Goebbels would be blown away by the power of today’s information-gathering and surveillance technologies: the more you know about people, the easier it is to manipulate them.

The value of repetition

He knew the value of repetition: it is essential to establishing the appropriate and conventional name for something or somebody (partly by excluding the alternative[s]).

As children, we love repetition, and the affinity never goes away.  We (unwillingly) remember commercial jingles from when we were kids.
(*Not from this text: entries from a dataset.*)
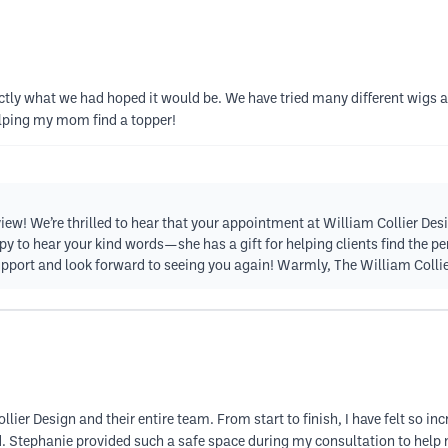
ly what we had hoped it would be. We have tried many different wigs and
elping my mom find a topper!
iew! We’re thrilled to hear that your appointment at William Collier D
 to hear your kind words—she has a gift for helping clients find the perfe
support and look forward to seeing you again! Warmly, The William Coll
lier Design and their entire team. From start to finish, I have felt so in
. Stephanie provided such a safe space during my consultation to help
And through repetition, brand names like Kleenex, Scotch Tape, and Trampoline (it’s really called “a rebound tumbling apparatus”) become the conventional names, to the distress of the marketers who worked hard to build the brand name and were too successful.

No such thing as “mere” semantics

Because repetition breeds acceptance, word choice is serious business.  There is constant public debate, often irreconcilable disagreements, about what things (tangible items, but also events, past and present) should be called.  The label we agree on and repeat, to ourselves and like-minded others, both reflects and influences our perceptions and behavior in various ways, depending on which version of linguistic determinism you accept.

Can’t agree on label

Matters get much more complicated when, as so often happens, we can’t agree on the label (or, in the macro-sense, the label for a sequence of events, i.e., the “narrative”).  This is where we are in America on a host of issues.

Word choices, especially when repeated to the exclusion of an alternative, influence actions and drive entire political movements.  Not to use the right word is a thought-crime today.  Be on guard when somebody says word choice is “mere semantics.”   As Steven Pinker notes, “there is nothing ‘mere’ about semantics.”

“Defense” or “War”?

In Reader Supported News, Norman Solomon rightly calls for the replacement of “Defense Department” by “War Department,” which it was formerly called.  With a mind-boggling 800 military bases outside the country (China has one), it is clearly not defense that US is interested in, but war.  To call it otherwise is to further fray the connection between language and reality.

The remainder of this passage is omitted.